Maybe some CBC execs should do what I just did on Monday–fly down to New York and take in a Yankees game. This is the last year the Bronx Bombers will be playing in Yankee Stadium, which is major league baseball’s third-oldest ball park. A new field is nearing completion just across the street and while it will seat slightly fewer fans it will have plenty of those money making corporate boxes and other modern amenities.
Many of the design elements of the old stadium are being incorporated into the new field, including those famous friezes. There will also be a museum inside the new joint complete with bits and piece from the original, including locker room goodies.
What struck me as I watched a game there Monday (played in 96 degree heat as Yankees fell 3-2 to the lowly Kansas City Chiefs) was how traditional and low-tech everything was. Before the game, fans stood at attention to a recording of the late Metropolitan Opera star Robert Merrill singing the Star Spangled Banner. Later, during the seventh inning stretch, another decades old recording is played, this time of Kate Smith (right) singing “God Bless America.”
As corny as these songs must sound to Blue Jays fans used to the frenzied light and sound shows at the Rogers Centre, it all works for Yankee fans. It was surprisingly touching to stand and listen as thousands throughout the upper and lower decks of the fabled stadium sang right along with the 50-plus-year-old Smith recording. Clearly these fans loved that ritual and anybody who dared try and update it would quickly get doused with a beer to the head.
That’s what CBC doesn’t get. Hockey in Canada is a religion and you don’t mess with the opening hymn–unless you want to drive the faithful to another church.

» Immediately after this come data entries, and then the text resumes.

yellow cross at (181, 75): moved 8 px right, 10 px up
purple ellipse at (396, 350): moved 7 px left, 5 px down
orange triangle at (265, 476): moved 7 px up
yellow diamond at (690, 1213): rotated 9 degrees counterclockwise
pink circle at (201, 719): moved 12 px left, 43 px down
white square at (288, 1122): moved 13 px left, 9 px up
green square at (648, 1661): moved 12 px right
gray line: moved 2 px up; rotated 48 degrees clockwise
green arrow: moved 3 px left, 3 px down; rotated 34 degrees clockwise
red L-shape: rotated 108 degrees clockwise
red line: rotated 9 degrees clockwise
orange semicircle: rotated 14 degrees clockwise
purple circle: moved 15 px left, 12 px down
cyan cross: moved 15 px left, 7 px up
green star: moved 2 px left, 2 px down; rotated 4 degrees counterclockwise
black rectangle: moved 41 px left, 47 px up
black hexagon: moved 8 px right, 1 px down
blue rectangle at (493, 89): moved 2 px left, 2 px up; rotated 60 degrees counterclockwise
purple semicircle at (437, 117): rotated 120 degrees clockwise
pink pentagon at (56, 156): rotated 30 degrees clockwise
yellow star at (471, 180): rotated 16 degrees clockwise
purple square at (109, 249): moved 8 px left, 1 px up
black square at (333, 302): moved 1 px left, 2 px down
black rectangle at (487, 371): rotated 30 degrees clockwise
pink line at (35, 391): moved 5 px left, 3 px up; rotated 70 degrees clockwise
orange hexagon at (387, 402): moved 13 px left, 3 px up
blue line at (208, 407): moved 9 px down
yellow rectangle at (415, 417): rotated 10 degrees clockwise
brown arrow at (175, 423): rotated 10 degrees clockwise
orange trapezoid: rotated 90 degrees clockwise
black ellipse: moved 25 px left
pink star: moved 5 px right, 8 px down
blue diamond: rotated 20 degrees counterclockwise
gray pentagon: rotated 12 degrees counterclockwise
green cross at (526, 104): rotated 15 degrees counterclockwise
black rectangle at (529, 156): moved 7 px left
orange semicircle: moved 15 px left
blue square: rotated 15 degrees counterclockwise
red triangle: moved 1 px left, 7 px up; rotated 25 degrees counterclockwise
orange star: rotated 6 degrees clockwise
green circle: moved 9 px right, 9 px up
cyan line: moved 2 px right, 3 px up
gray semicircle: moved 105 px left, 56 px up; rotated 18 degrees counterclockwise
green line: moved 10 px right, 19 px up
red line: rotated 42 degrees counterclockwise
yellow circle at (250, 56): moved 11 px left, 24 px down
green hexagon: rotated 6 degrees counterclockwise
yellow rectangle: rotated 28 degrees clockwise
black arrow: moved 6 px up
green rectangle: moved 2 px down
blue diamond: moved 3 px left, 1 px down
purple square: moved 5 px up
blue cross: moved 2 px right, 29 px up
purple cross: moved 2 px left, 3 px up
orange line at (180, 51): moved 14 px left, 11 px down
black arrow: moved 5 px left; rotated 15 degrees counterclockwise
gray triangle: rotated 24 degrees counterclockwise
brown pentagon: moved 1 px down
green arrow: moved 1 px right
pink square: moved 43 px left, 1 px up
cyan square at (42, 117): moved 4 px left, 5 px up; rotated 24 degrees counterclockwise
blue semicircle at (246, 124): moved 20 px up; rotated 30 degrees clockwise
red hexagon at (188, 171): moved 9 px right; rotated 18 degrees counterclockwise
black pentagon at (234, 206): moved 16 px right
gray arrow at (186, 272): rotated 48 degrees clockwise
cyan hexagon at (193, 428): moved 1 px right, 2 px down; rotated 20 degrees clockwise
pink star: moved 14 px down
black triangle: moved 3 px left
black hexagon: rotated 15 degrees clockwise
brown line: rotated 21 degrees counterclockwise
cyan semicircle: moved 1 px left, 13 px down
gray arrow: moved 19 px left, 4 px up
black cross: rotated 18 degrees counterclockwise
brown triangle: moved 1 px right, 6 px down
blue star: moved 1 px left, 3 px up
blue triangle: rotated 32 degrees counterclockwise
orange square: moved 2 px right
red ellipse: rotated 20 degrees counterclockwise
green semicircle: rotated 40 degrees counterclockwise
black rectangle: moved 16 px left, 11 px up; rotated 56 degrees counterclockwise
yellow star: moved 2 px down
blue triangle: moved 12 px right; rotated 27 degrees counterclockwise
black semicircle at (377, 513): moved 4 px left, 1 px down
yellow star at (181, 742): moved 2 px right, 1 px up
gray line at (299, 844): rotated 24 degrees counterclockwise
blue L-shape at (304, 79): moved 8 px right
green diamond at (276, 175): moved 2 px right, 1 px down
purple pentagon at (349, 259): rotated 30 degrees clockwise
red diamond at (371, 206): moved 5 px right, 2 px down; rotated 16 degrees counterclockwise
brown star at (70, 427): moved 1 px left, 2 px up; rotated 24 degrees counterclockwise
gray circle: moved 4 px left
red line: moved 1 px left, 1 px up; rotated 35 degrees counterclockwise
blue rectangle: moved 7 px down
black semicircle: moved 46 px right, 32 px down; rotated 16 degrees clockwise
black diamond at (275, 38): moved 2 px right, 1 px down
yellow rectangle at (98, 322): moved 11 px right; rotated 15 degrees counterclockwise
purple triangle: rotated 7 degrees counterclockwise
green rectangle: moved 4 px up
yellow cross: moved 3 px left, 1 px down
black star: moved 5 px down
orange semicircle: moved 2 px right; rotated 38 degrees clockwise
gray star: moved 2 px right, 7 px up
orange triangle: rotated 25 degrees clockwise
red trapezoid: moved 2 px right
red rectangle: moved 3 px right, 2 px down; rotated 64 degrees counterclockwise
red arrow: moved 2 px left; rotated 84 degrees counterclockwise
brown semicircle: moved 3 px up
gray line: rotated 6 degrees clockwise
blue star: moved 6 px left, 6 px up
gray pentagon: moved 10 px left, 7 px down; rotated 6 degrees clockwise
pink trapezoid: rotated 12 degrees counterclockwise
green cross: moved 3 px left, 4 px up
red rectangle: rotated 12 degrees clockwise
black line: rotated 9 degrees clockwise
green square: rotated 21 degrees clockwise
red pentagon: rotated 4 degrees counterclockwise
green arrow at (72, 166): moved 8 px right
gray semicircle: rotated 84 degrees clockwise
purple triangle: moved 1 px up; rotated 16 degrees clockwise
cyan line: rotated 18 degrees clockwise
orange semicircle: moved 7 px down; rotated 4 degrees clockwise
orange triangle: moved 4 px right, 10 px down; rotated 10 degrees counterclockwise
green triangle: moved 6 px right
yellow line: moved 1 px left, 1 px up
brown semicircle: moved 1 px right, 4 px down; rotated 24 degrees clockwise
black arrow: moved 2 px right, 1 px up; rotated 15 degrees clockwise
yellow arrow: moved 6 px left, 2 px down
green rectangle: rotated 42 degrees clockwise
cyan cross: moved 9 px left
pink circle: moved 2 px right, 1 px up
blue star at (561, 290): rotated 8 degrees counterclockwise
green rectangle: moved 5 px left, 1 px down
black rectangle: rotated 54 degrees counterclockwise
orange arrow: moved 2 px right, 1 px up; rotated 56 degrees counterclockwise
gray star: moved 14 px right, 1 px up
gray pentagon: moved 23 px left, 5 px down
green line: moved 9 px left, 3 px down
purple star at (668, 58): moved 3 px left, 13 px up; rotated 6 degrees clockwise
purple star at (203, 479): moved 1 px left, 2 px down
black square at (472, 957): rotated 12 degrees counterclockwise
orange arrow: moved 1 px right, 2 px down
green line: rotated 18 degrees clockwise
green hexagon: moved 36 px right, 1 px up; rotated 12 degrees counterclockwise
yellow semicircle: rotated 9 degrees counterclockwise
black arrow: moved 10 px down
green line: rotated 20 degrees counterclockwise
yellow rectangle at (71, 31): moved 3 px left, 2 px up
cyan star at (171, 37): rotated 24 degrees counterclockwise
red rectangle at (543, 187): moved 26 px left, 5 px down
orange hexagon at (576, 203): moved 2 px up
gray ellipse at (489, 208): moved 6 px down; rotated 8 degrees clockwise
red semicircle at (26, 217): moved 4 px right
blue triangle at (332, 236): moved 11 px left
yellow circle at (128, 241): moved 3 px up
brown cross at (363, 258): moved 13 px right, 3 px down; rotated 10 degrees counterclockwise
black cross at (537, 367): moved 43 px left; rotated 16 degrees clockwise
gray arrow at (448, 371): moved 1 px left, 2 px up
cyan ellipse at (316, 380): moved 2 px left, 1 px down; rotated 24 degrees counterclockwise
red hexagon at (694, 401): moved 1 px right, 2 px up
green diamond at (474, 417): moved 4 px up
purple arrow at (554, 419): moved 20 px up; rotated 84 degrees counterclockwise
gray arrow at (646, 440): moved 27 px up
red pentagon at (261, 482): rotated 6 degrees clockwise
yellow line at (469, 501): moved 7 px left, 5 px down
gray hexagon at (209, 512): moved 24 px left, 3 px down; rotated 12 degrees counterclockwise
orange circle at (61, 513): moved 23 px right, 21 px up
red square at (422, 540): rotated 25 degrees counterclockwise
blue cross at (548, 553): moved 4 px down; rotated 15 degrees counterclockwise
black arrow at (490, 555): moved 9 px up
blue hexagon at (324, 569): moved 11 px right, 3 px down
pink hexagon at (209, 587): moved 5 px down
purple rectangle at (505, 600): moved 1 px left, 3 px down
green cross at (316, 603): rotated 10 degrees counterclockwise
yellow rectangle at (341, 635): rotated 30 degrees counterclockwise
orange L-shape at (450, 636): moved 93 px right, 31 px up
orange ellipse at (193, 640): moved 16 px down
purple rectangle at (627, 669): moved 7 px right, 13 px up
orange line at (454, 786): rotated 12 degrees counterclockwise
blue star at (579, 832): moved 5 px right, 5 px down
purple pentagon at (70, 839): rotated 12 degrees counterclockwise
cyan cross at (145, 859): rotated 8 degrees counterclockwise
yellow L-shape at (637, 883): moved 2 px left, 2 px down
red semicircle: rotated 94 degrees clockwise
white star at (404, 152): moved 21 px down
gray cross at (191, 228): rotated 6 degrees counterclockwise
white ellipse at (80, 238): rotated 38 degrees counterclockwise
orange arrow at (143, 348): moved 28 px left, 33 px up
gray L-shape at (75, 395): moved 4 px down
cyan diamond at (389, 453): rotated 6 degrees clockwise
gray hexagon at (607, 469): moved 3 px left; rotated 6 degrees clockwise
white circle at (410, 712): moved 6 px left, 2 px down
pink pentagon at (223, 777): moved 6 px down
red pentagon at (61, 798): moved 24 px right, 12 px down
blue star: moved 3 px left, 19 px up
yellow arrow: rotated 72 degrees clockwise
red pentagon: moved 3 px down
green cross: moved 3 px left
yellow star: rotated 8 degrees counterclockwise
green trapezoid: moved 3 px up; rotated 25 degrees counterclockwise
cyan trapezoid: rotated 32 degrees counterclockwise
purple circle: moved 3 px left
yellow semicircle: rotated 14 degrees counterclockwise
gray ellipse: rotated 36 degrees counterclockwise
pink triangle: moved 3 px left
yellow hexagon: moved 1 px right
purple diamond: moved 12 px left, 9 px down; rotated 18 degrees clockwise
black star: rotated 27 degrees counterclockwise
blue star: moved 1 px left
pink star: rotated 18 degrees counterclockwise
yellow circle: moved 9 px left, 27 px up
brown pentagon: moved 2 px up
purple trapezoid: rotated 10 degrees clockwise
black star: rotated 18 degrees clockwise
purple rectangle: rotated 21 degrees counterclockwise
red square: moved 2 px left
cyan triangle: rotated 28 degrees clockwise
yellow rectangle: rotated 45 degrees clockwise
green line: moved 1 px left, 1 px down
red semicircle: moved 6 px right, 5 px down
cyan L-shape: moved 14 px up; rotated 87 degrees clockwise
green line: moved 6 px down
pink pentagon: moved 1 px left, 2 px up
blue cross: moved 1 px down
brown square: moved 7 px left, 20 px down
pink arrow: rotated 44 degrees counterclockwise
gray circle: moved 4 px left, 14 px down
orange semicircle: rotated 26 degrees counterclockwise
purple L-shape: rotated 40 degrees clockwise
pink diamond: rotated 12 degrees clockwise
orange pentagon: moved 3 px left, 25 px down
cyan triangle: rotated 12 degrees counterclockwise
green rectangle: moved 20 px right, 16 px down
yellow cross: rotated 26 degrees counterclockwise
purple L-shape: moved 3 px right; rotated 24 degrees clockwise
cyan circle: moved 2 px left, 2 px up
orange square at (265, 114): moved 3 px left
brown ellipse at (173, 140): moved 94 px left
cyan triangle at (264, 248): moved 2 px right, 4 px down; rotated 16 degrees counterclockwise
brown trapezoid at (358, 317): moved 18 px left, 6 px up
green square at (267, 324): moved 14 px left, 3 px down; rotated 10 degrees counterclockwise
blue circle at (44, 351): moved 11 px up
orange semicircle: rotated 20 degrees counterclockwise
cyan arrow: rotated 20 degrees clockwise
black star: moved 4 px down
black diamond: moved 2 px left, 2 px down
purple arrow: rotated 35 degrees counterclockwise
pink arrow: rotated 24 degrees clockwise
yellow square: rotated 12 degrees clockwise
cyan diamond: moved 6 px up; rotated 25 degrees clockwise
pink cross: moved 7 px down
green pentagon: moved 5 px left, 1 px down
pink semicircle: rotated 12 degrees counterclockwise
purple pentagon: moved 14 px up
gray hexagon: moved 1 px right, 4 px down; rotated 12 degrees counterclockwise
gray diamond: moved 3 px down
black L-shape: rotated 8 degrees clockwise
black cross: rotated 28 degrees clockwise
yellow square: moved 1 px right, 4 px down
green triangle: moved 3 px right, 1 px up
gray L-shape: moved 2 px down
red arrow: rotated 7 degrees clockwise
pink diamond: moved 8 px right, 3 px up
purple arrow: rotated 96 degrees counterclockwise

  1. well said Bill, nice analogy….

    the clever minds at the CBC thought they could make Dolores Claman’s law suit go away by threatening to not renew their licensing deal for the HNIC theme….

    Scott Moore, the amateur who is “running” CBC Sports, ended up giving away the rights to the most important branding in CBC history to their broadcast rival CTV, and the CBC is still being sued for $2.5 million plus legal fees and interest…..

    Scott Moore will forever be known as the guy who scored on his own net in overtime….

  2. If you ask me, this is a perfect example of how the people in charge are devaluing both of these networks.

    In the last year, CBC sports has lost the Olympics, CFL football and a hockey anthem one of their execs called “window dressing”. I wonder if it was the same guy who put the license agreement in jeopardy by selling ringtones that don’t appear to have been a part of the original contract.

    The message to sports fans is “We don’t really care about you or what you felt was an important element of your viewing experience.”

    Meanwhile, CTV buys a song that’ll remind everybody of HNIC (and CBC) every time they hear it, as part of the same process that has Brian Williams and the rest of the former CBC broadcast team coming over to do the Olympics. Their clear message is, “We don’t have any ideas of our own.”

    Networks need viewers to be aware of their brand, not confused as to which channel they’re watching, or frankly, simply stopping to care where they get their sports.

    And in this business, apathy isn’t good for anybody.